__Problem to work on__
Among the entries below, find the line with "3. საინვესტიციო კომპანიის" and the line with "que existen, ya". Return exactly those lines and every line between them, but no pictures.

__The input__
--- START ---

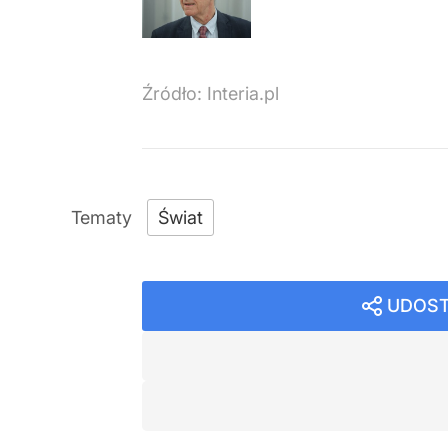
Źródło:
Interia.pl
Świat
UDOST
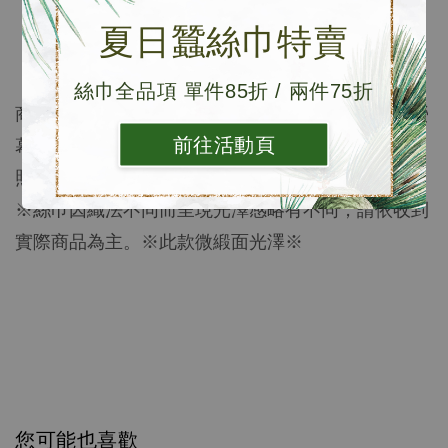
材質: 100%桑蠶絲
夏日蠶絲巾特賣
長度: 55X55cm
內容物: 防塵袋x1、DM
絲巾全品項 單件85折 / 兩件75折
商品顏色以實品為準，照片皆經縝密校色，然各別
螢
幕色差不盡相同，與實品較相近之顏色可參考單品
前往活動頁
照。
※絲巾因織法不同而呈現光澤感略有不同，請依收到
實際商品為主。※此款微緞面光澤※
您可能也喜歡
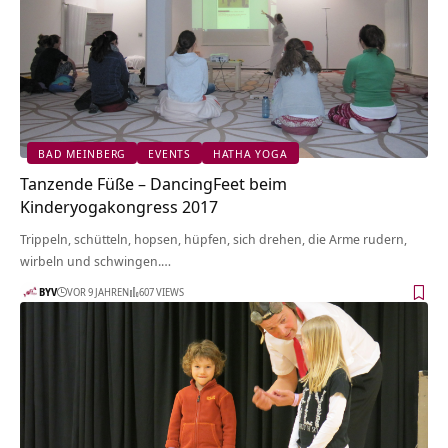
BAD MEINBERG
EVENTS
HATHA YOGA
Tanzende Füße – DancingFeet beim
Kinderyogakongress 2017
Trippeln, schütteln, hopsen, hüpfen, sich drehen, die Arme rudern,
wirbeln und schwingen.…
BYV
VOR 9 JAHREN
607 VIEWS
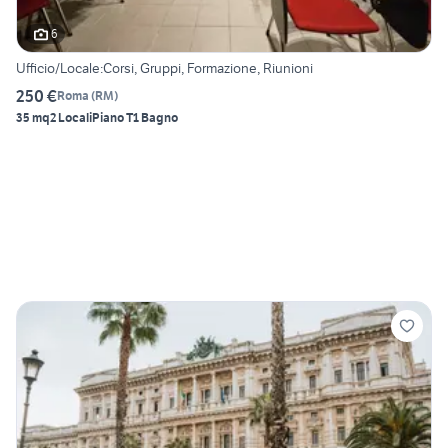
6
Ufficio/Locale:Corsi, Gruppi, Formazione, Riunioni
250 €
Roma
(
RM
)
35 mq
2 Locali
Piano T
1 Bagno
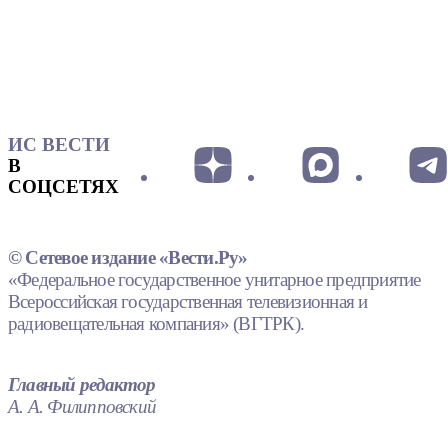
ИС ВЕСТИ
В
СОЦСЕТЯХ
© Сетевое издание «Вести.Ру»
«Федеральное государственное унитарное предприятие
Всероссийская государственная телевизионная и
радиовещательная компания» (ВГТРК).
Главный редактор
А. А. Филипповский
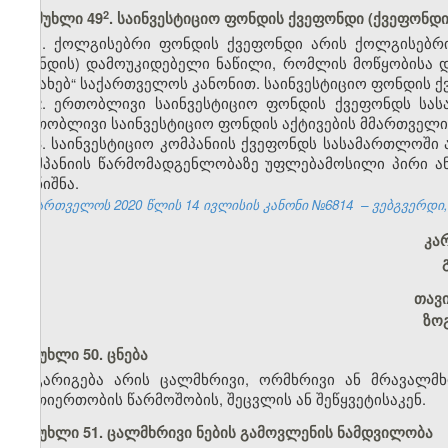
​2
მუხლი 49
. საინვესტიციო ფონდის ქვეფონდი (ქვეფონდი
1. ქოლგისებრი ფონდის ქვეფონდი არის ქოლგისებრი
ფონდის) დამოუკიდებელი ნაწილი, რომლის მოწყობისა და
შესახებ“ საქართველოს კანონით. საინვესტიციო ფონდის ქ
2. ერთობლივი საინვესტიციო ფონდის ქვეფონდს სა
ერთობლივი საინვესტიციო ფონდის აქტივების მმართველი 
3. საინვესტიციო კომპანიის ქვეფონდს სასამართლოში
კომპანიის წარმომადგენლობაზე უფლებამოსილი პირი ან 
დანიშნა.
საქართველოს 2020 წლის 14 ივლისის კანონი №6814 – ვებგვერდი, 2
კა
თავ
ზო
მუხლი 50. ცნება
გარიგება არის ცალმხრივი, ორმხრივი ან მრავალმ
ურთიერთობის წარმოშობის, შეცვლის ან შეწყვეტისაკენ.
მუხლი 51. ცალმხრივი ნების გამოვლენის ნამდვილობა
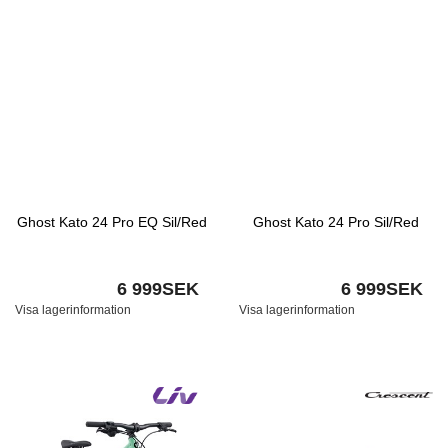
Ghost Kato 24 Pro EQ Sil/Red
Ghost Kato 24 Pro Sil/Red
6 999SEK
6 999SEK
Visa lagerinformation
Visa lagerinformation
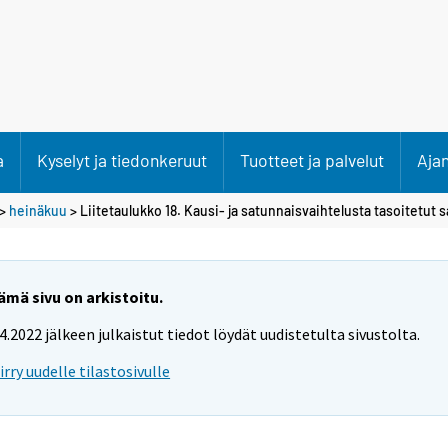
a
Kyselyt ja tiedonkeruut
Tuotteet ja palvelut
Aja
>
heinäkuu
> Liitetaulukko 18. Kausi- ja satunnaisvaihtelusta tasoitetut s
ämä sivu on arkistoitu.
.4.2022 jälkeen julkaistut tiedot löydät uudistetulta sivustolta.
iirry uudelle tilastosivulle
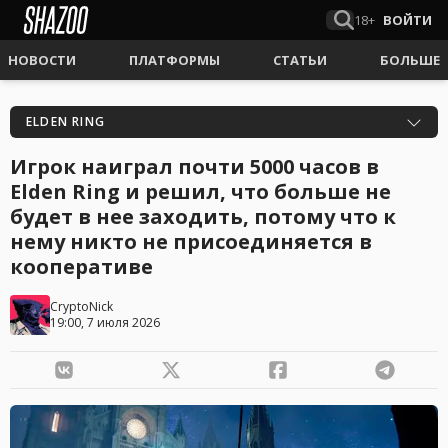
18+
ВОЙТИ
НОВОСТИ
ПЛАТФОРМЫ
СТАТЬИ
БОЛЬШЕ
ELDEN RING
Игрок наиграл почти 5000 часов в
Elden Ring и решил, что больше не
будет в нее заходить, потому что к
нему никто не присоединяется в
кооперативе
CryptoNick
19:00, 7 июля 2026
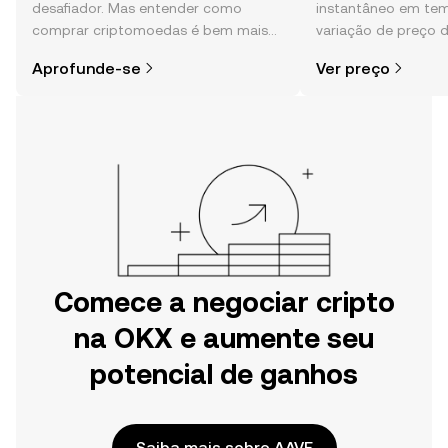
desafiador. Mas entender como
instantâneo em tem
comprar criptomoedas é bem mais
variação de preço 
simples do que parece,
sentimento da comu
Aprofunde-se
Ver preço
especialmente quando você já sabe
e muito mais.
por onde começar.
Comece a negociar cripto
na OKX e aumente seu
potencial de ganhos
Saiba mais sobre AAVE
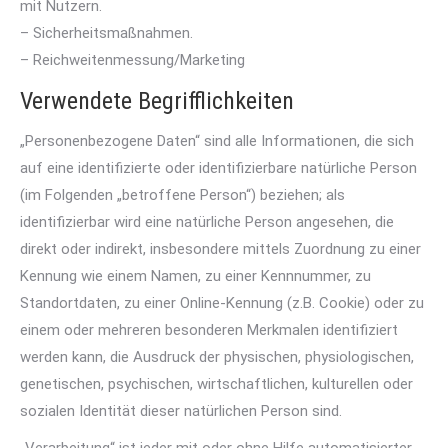
mit Nutzern.
– Sicherheitsmaßnahmen.
– Reichweitenmessung/Marketing
Verwendete Begrifflichkeiten
„Personenbezogene Daten“ sind alle Informationen, die sich
auf eine identifizierte oder identifizierbare natürliche Person
(im Folgenden „betroffene Person“) beziehen; als
identifizierbar wird eine natürliche Person angesehen, die
direkt oder indirekt, insbesondere mittels Zuordnung zu einer
Kennung wie einem Namen, zu einer Kennnummer, zu
Standortdaten, zu einer Online-Kennung (z.B. Cookie) oder zu
einem oder mehreren besonderen Merkmalen identifiziert
werden kann, die Ausdruck der physischen, physiologischen,
genetischen, psychischen, wirtschaftlichen, kulturellen oder
sozialen Identität dieser natürlichen Person sind.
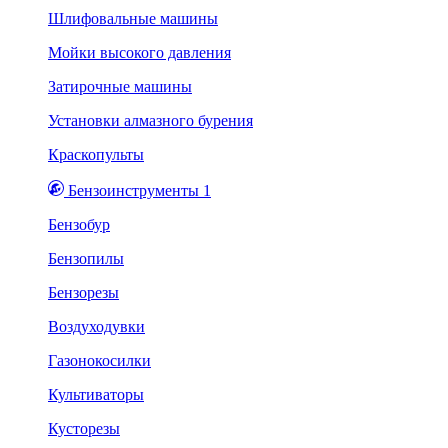
Шлифовальные машины
Мойки высокого давления
Затирочные машины
Установки алмазного бурения
Краскопульты
Бензоинструменты 1
Бензобур
Бензопилы
Бензорезы
Воздуходувки
Газонокосилки
Культиваторы
Кусторезы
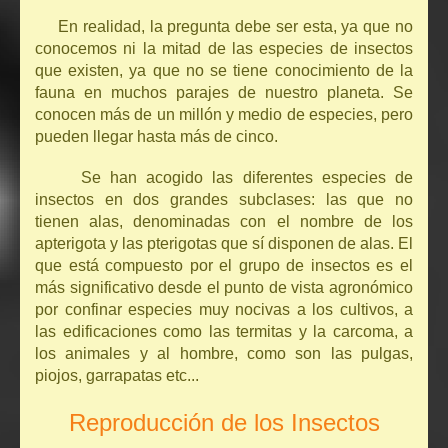
En realidad, la pregunta debe ser esta, ya que no
conocemos ni la mitad de las especies de insectos
que existen, ya que no se tiene conocimiento de la
fauna en muchos parajes de nuestro planeta. Se
conocen más de un millón y medio de especies, pero
pueden llegar hasta más de cinco.
Se han acogido las diferentes especies de
insectos en dos grandes subclases: las que no
tienen alas, denominadas con el nombre de los
apterigota y las pterigotas que sí disponen de alas. El
que está compuesto por el grupo de insectos es el
más significativo desde el punto de vista agronómico
por confinar especies muy nocivas a los cultivos, a
las edificaciones como las termitas y la carcoma, a
los animales y al hombre, como son las pulgas,
piojos, garrapatas etc...
Reproducción de los Insectos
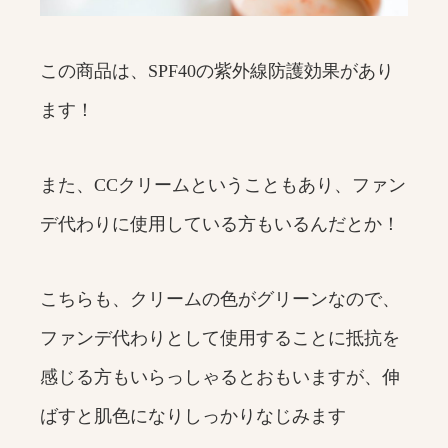
この商品は、SPF40の紫外線防護効果があり
ます！
また、CCクリームということもあり、ファン
デ代わりに使用している方もいるんだとか！
こちらも、クリームの色がグリーンなので、
ファンデ代わりとして使用することに抵抗を
感じる方もいらっしゃるとおもいますが、伸
ばすと肌色になりしっかりなじみます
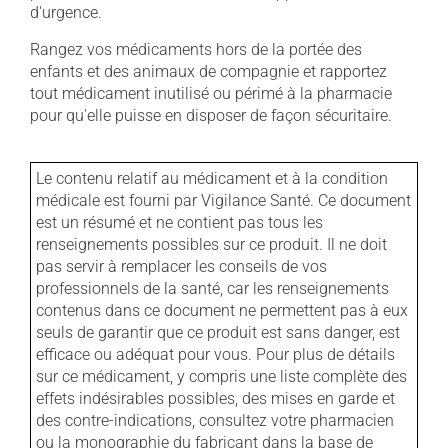
d'urgence.
Rangez vos médicaments hors de la portée des
enfants et des animaux de compagnie et rapportez
tout médicament inutilisé ou périmé à la pharmacie
pour qu'elle puisse en disposer de façon sécuritaire.
Le contenu relatif au médicament et à la condition
médicale est fourni par Vigilance Santé. Ce document
est un résumé et ne contient pas tous les
renseignements possibles sur ce produit. Il ne doit
pas servir à remplacer les conseils de vos
professionnels de la santé, car les renseignements
contenus dans ce document ne permettent pas à eux
seuls de garantir que ce produit est sans danger, est
efficace ou adéquat pour vous. Pour plus de détails
sur ce médicament, y compris une liste complète des
effets indésirables possibles, des mises en garde et
des contre-indications, consultez votre pharmacien
ou la monographie du fabricant dans la base de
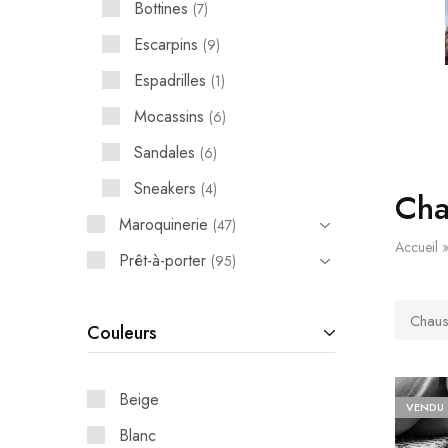
Bottines
7
Escarpins
9
Espadrilles
1
Mocassins
6
Sandales
6
Sneakers
4
Cha
Maroquinerie
47
Accueil
Prêt-à-porter
95
Chaus
Couleurs
Beige
VENDU
Blanc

--- END ---

__Output__
3. საინვესტიციო კომპანიის ქვეფონდს სასამართლოში
კომპანიის წარმომადგენლობაზე უფლებამოსილი პირი ან 
დანიშნა.
საქართველოს 2020 წლის 14 ივლისის კანონი №6814 – ვებგვერდი, 2
კა
თავ
ზო
მუხლი 50. ცნება
გარიგება არის ცალმხრივი, ორმხრივი ან მრავალმ
ურთიერთობის წარმოშობის, შეცვლის ან შეწყვეტისაკენ.
მუხლი 51. ცალმხრივი ნების გამოვლენის ნამდვილობა
Ghost Kato 24 Pro EQ Sil/Red
Ghost Kato 24 Pro Sil/Red
6 999SEK
6 999SEK
Visa lagerinformation
Visa lagerinformation
a
Kyselyt ja tiedonkeruut
Tuotteet ja palvelut
Aja
>
heinäkuu
> Liitetaulukko 18. Kausi- ja satunnaisvaihtelusta tasoitetut s
ämä sivu on arkistoitu.
.4.2022 jälkeen julkaistut tiedot löydät uudistetulta sivustolta.
iirry uudelle tilastosivulle
18+
ВОЙТИ
НОВОСТИ
ПЛАТФОРМЫ
СТАТЬИ
БОЛЬШЕ
ELDEN RING
Игрок наиграл почти 5000 часов в
Elden Ring и решил, что больше не
будет в нее заходить, потому что к
нему никто не присоединяется в
кооперативе
CryptoNick
19:00, 7 июля 2026
desafiador. Mas entender como
instantâneo em tem
comprar criptomoedas é bem mais
variação de preço 
simples do que parece,
sentimento da comu
Aprofunde-se
Ver preço
especialmente quando você já sabe
e muito mais.
por onde começar.
Comece a negociar cripto
na OKX e aumente seu
potencial de ganhos
Saiba mais sobre AAVE
mit Nutzern.
– Sicherheitsmaßnahmen.
– Reichweitenmessung/Marketing
Verwendete Begrifflichkeiten
„Personenbezogene Daten“ sind alle Informationen, die sich
auf eine identifizierte oder identifizierbare natürliche Person
(im Folgenden „betroffene Person“) beziehen; als
identifizierbar wird eine natürliche Person angesehen, die
direkt oder indirekt, insbesondere mittels Zuordnung zu einer
Kennung wie einem Namen, zu einer Kennnummer, zu
Standortdaten, zu einer Online-Kennung (z.B. Cookie) oder zu
einem oder mehreren besonderen Merkmalen identifiziert
werden kann, die Ausdruck der physischen, physiologischen,
genetischen, psychischen, wirtschaftlichen, kulturellen oder
sozialen Identität dieser natürlichen Person sind.
Шлифовальные машины
Мойки высокого давления
Затирочные машины
Установки алмазного бурения
Краскопульты
Бензоинструменты 1
Бензобур
Бензопилы
Бензорезы
Воздуходувки
Газонокосилки
Культиваторы
Кусторезы
En realidad, la pregunta debe ser esta, ya que no
conocemos ni la mitad de las especies de insectos
que existen, ya que no se tiene conocimiento de la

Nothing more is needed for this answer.